13. In my judgment, whilst of course it would have been preferable for the appellant to have been legally represented before the judge, the judge was, in my view, entitled as an exercise of discretion to refuse an adjournment. He had on several occasions in the past adjourned the matter and remanded the appellant in custody, no doubt the purpose of that remand being that the appellant could obtain legal representation. He had not succeeded in doing so and, despite the terms of the letter of 3 July, it seems to me quite likely that had the judge granted the further adjournment the matter could well have drifted on for a substantial period of time, all of which of course would have been spent by the appellant in custody. The second factor which influences me was that the issues which the appellant had to address were by no means complex as the hearing which I will now describe demonstrate. The issue between the parties was of the simplest. The appellant's case in relation to both incidents was that, whilst in the first he had been physically present for some time, he had not behaved towards the respondent as she alleged; and on the second occasion he simply said it was not him, he was not there, he was at home. So this was not a particularly complex issue, and granted the time that had gone past, granted the clear stress on the respondent of the proceedings, granted the efforts which had been made at representation, granted the delay, I am of the clear view that the judge's exercise of discretion was one which was properly open to him and one which cannot be criticised in this court.

14. The judge then proceeded to hear the case and he did so in a way which, to my mind, makes it clear that he was doing his best to assist the appellant, because although the appellant claimed that he had received the documentation and was fully aware of the issues which he had to face, nonetheless the judge procured counsel for the respondent to read out to the court clearly and slowly, as appears, all the statements which the respondent had made and also statements made on her behalf by witnesses. This takes up some considerable part of the transcript, but clearly makes it plain beyond doubt that matters alleged against the appellant were clearly aired and that he was aware of them. There were a total of four statements made by the appellant, including her statement to the police, and they were all read out. Amongst them was an acceptance by the respondent that she suffers from what she described as "a thought disorder", which made it difficult for her to relate matters to others, although she was able to do so if she had assistance; and of course as the hearing demonstrated, she had the benefit of a support worker, Miss Debbie Kirton.

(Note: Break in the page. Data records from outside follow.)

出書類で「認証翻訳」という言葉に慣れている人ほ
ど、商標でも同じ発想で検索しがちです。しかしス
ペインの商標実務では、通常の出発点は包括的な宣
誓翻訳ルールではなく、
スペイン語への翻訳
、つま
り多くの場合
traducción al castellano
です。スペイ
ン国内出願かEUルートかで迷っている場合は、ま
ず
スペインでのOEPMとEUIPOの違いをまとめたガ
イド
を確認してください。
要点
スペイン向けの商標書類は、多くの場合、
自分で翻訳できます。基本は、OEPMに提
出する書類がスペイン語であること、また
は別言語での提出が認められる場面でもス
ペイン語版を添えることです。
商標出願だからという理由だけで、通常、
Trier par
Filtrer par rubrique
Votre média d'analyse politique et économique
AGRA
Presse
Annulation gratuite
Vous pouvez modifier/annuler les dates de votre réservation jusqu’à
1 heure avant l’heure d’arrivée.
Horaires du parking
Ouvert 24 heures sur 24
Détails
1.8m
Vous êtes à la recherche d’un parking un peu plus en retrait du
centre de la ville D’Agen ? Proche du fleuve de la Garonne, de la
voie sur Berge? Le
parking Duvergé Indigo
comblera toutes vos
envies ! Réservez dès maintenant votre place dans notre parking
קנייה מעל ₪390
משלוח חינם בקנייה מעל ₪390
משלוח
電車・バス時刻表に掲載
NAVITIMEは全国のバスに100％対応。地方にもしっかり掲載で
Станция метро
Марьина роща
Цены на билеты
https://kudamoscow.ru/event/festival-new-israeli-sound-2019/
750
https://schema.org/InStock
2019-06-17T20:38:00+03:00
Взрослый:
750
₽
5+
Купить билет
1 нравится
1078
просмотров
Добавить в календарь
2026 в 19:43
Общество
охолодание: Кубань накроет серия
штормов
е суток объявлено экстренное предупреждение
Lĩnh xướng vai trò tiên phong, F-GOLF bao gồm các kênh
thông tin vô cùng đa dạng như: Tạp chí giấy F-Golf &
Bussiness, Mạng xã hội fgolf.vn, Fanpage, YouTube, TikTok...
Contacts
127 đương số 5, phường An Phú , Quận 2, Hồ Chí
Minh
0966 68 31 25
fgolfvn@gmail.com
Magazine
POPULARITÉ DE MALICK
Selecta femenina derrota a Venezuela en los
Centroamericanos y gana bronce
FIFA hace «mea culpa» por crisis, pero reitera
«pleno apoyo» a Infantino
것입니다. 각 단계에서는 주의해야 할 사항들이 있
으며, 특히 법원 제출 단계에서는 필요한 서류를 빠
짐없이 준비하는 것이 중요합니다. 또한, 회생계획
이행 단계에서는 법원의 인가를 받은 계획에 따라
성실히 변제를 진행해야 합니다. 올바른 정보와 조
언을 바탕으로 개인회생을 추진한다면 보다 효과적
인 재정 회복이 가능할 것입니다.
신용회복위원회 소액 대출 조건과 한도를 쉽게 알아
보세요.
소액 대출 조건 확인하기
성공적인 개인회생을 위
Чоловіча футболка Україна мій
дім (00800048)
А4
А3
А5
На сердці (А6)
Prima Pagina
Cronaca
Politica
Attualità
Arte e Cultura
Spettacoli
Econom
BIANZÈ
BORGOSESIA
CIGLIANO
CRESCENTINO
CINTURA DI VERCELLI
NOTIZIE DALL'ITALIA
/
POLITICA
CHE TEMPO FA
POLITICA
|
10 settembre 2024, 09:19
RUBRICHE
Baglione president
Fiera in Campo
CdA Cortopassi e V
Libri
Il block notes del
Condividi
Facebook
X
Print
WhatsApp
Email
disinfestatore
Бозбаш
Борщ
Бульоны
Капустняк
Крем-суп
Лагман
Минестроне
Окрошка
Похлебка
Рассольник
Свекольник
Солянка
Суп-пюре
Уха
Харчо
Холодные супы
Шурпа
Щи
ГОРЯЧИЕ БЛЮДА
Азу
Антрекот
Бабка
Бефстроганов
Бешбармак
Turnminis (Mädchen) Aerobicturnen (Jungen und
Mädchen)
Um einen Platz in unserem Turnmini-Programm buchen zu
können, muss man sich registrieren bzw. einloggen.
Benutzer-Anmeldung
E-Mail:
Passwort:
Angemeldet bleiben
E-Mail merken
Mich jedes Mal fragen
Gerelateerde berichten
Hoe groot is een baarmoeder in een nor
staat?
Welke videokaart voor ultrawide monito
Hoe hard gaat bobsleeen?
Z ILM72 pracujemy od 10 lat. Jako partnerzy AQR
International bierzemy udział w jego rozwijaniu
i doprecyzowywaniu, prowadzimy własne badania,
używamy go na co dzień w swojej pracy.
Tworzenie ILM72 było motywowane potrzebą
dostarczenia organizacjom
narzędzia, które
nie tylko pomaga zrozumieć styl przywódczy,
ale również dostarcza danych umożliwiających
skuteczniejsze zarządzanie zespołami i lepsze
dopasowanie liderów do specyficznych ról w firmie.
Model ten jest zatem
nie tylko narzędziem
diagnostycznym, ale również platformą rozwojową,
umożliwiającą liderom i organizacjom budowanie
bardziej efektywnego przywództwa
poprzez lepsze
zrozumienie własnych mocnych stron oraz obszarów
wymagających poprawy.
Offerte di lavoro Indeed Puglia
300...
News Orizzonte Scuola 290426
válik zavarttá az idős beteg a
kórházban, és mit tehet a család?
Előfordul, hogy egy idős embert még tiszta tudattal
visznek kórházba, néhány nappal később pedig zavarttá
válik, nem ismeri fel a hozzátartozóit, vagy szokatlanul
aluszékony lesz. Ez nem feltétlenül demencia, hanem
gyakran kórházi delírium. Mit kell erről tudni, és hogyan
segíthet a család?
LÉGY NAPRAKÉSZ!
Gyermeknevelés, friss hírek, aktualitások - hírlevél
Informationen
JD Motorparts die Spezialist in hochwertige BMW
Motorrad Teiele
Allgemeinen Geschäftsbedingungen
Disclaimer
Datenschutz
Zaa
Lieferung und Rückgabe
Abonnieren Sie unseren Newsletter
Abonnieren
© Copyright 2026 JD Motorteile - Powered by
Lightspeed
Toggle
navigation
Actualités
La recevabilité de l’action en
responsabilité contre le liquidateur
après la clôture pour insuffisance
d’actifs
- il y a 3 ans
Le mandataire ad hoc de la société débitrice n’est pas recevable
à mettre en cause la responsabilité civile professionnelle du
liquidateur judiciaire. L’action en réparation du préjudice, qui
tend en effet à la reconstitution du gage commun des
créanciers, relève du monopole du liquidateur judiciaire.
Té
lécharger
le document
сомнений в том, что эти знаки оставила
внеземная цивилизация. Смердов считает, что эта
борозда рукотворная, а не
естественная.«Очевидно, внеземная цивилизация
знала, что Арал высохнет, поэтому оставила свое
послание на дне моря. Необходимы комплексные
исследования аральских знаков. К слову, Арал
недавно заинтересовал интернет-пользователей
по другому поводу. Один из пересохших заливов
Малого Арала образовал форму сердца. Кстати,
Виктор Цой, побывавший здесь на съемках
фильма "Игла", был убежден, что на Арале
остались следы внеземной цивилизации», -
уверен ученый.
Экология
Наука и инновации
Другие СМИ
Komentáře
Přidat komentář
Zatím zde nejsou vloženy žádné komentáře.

15. Complaint is made by Ms Murphy that the judge allowed the respondent to give evidence through the reading of the statement about a large amount of prejudicial background material which he says the appellant was then not allowed to cross-examine on. I have of course considered that allegation seriously and I see how it is put. Nonetheless, it seems to me that no complaint can be made about the material contained in the initial statement from the respondent which was designed to achieve the injunction and inevitably had to go back into her history. But perhaps more significantly, the question to my mind is whether or not the judge was improperly influenced by any of the historic material, or whether the appellant was in any way prejudiced by this material being put before the court without him having a full opportunity to legal representation to challenge any of it.

16. The appellant did cross-examine the respondent. He began by asking her a question about the children, which plainly caused her a substantial amount of distress. The judge intervened but the appellant was, in my view, fully able to put his case to the respondent which was, as I indicated, that he did not assault her on the 2nd and it was not he who attended her house in the early hours of the morning or late at night on the 18th. Evidence was then produced from two witnesses, Miss Kirton, who was the support worker, and a police officer. Miss Kirton gave evidence of having seen the appellant on a previous occasion go to the respondent's property and, having on a previous occasion, I think, left some item of food such as a cake on the doorstep. She also gave evidence of the respondent's reaction to seeing the appellant on a previous occasion when the respondent had demonstrated extreme fear. She was also cross-examined by the appellant and it does appear from that cross-examination that the appellant indeed accepted that he had been to the respondent's accommodation, although he denied leaving the food on her doorstep.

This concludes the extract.